Wednesday, August 25, 2010


THE CONSTITUTIONAL [ALEXANDRIA, LA], September 1, 1860, p. 2, c. 4

[From the the UT Tyler digital archives]
The Pole Raising.

Bell-Everett Flag (Library of Congress)
It was apparent to the most casual observers on Saturday last, that something unusual was about to occur to break in upon the dull monotony of our town. At an early hour in the day people commenced coming in from the country and by 12 o'clock quite a large and respectable crowd had gathered to assist in raising the Bell and Everett pole, announced to take place at this hour. . . .

Shortly after the conclusion of the last address, amid the shouts of the multitude and the booming of cannon, the pole was elevated to its position, and the national ensign was unfurled to the breeze, having inscribed upon it the names of Bell and Everett.

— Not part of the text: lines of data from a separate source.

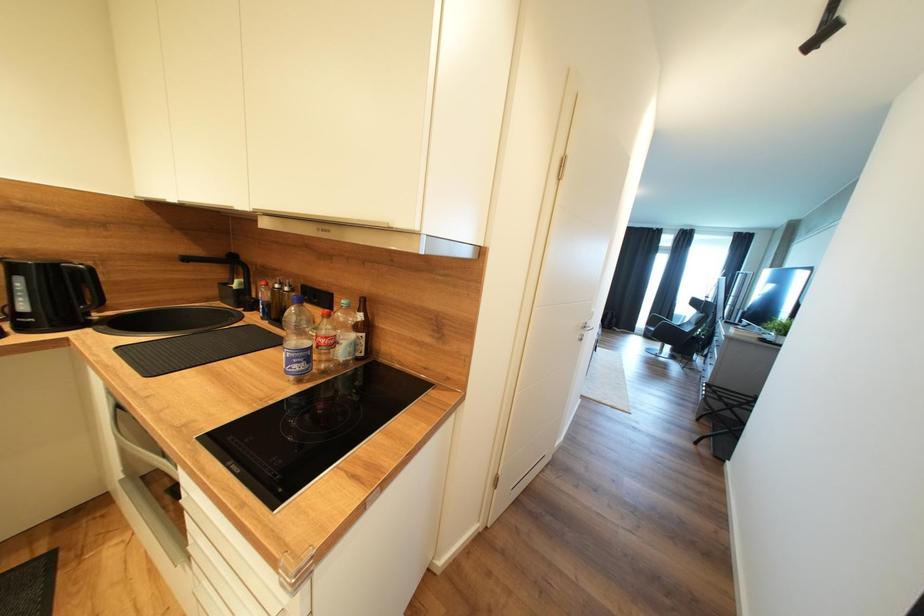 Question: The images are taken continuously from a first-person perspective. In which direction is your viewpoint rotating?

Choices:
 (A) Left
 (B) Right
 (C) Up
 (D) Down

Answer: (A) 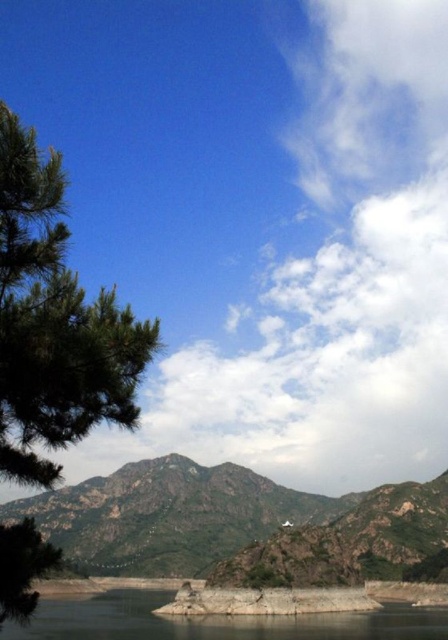 Question: Is green matte tree at left in front of clear water at lower left?

Choices:
 (A) no
 (B) yes

Answer: (B)

Question: Which object appears closest to the camera in this image?

Choices:
 (A) clear water at lower left
 (B) rugged stone mountain at center
 (C) green matte tree at left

Upon the summit of the pole, 125 feet high, is placed a gilded figure of a bell. Some of our Democratic friends, with a puerile attempt to be witty, remarked that it has no clapper. Their favorite figure has been a rooster, but we never heard that the figure crowed, and now that the Democracy is divided, we have yet to learn which faction owns the famous rooster.

Our figure is but symbolical of that great National Bell which will ring out in November next, on occasion of the mighty resurrection of dry bones among which there is now such a shaking.

The proceedings of the day were characterized by much enthusiasm, convincing all that Bell and Everett have a deep hold upon the hearts of the people.